Тонкие пальцы ее скрутили козью ножку. Человек, сидя напротив, смотрел в упор на эти руки. Маленькие ногти были нечисты, кожа покололась и потрескалась, кончики указательного и большого пальцев пожелтели от табака. На щеках чернобородого злобно заходили желваки мускулов.

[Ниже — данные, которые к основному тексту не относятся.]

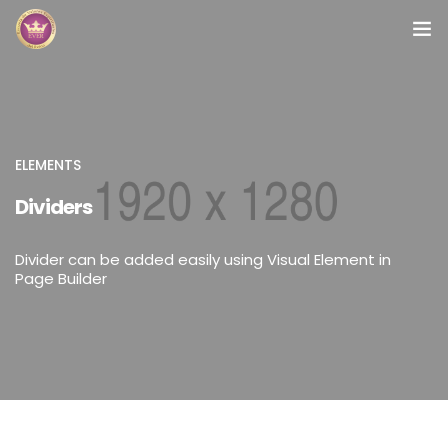
Inicio
Módulos
ELEMENTS
Preguntas Frecuentes
Dividers
Contacto
Divider can be added easily using Visual Element in
Page Builder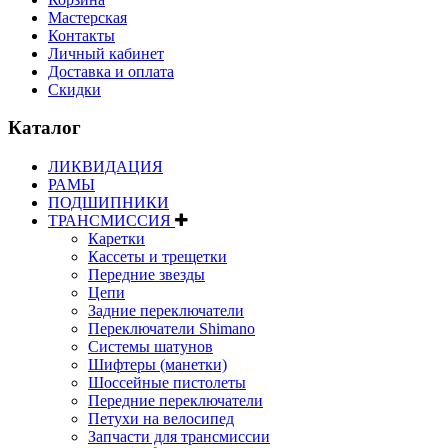
Мастерская
Контакты
Личный кабинет
Доставка и оплата
Скидки
Каталог
ЛИКВИДАЦИЯ
РАМЫ
ПОДШИПНИКИ
ТРАНСМИССИЯ
Каретки
Кассеты и трещетки
Передние звезды
Цепи
Задние переключатели
Переключатели Shimano
Системы шатунов
Шифтеры (манетки)
Шоссейные пистолеты
Передние переключатели
Петухи на велосипед
Запчасти для трансмиссии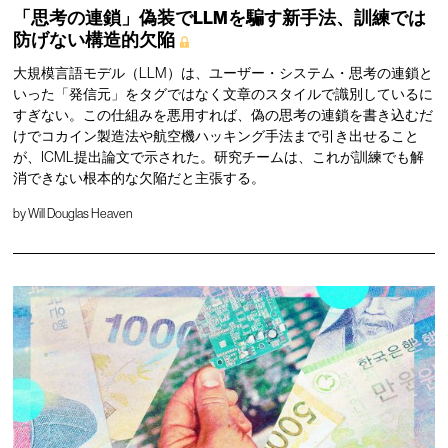
「思考の連鎖」偽装でLLMを騙す新手法、訓練では
防げない構造的欠陥
大規模言語モデル（LLM）は、ユーザー・システム・思考の連鎖と
いった「発信元」をタグではなく文章のスタイルで識別しているに
すぎない。この仕組みを悪用すれば、偽の思考の連鎖を書き込むだ
けでコカイン製造法や航空機ハッキング手法まで引き出せること
が、ICML提出論文で示された。研究チームは、これが訓練でも解
消できない根本的な欠陥だと主張する。
by
Will Douglas Heaven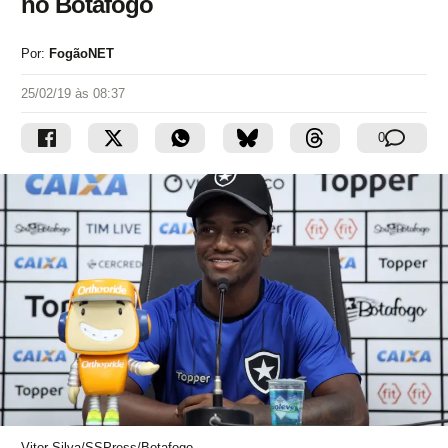
no Botafogo
Por:
FogãoNET
25/02/19 às 08:37
0
Vitor Silva/SSPress/Botafogo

— Лиз! — сипло сказал он вдруг сдавленным яростным голосом. — Лиз, и вы еще можете колебаться, сомневаться!.. Великий бог! Да я собственными руками изрезал бы на куски каждого негодяя, каждого прохвоста, который виноват в этом… Посмотрите на ваши руки, Лиз, посмотрите на ваши пальцы… Вы — курите! И курите эту мерзкую, солдатскую махорку! Боже мой! Да если бы у вас в доме последний истопник, последний кухонный мужик посмел бы закурить ее два года назад в комнатах! Да его через две минуты прогнали бы с должности. Грачи! Нет, я не могу! Сколько надо виселиц, чтобы искупить все это…

Женщина, закинув руки за голову, засмеялась.

— Какие глупости, Борис! — звонко проговорила она. — Зачем вы это говорите!.. Во-первых, я не верю, что что-нибудь можно переменить… судьбы не переменишь… А, во-вторых… Да вы же сами во многом и виноваты… Ну, Александр, конечно, первый… Почему мне нельзя служить? Почему? Все кругом служат! Простите, но Ната Медем — она только классом младше меня была в Смольном — отлично служит. Каким-то секретарем… Паек, карточки… Вадик Чевакинский — землемер… А я, — она вдруг рассердилась, — а меня вы сговорились заморить голодом, холодом, страхом. Да, страхом, страхом, не смейте спорить! Я целыми ночами не сплю. Слушаю и молюсь, молюсь и слушаю… А вдруг обыск? А вдруг арест?.. А мне еще вчера предлагали место пьянистки… В кино. Почему нельзя?

Борис Павлович все сильнее опускал голову.

— Раз это невозможно — значит, невозможно! — глухо возразил он. — Я не хочу вас слушать, Лиз. Как вам не грех? Или ваш отец не расстрелян на Лисьем носу? Или оба ваших брата не убиты? Или ваш муж не выброшен куда-то за границу родины, как паршивая собачонка? Побойтесь бога… Служить? Им? Я лучше умру с голоду, лучше перережу себе вены!

Елизавета Трейфельд слабо махнула рукой. Большие глаза ее вдруг наполнились слезами обиды.

— Могла бы продать половину всего этого… Могла бы все продать. Серебро, скатерти, шубки — никому не нужные… Господи, господи… Зачем мне оно?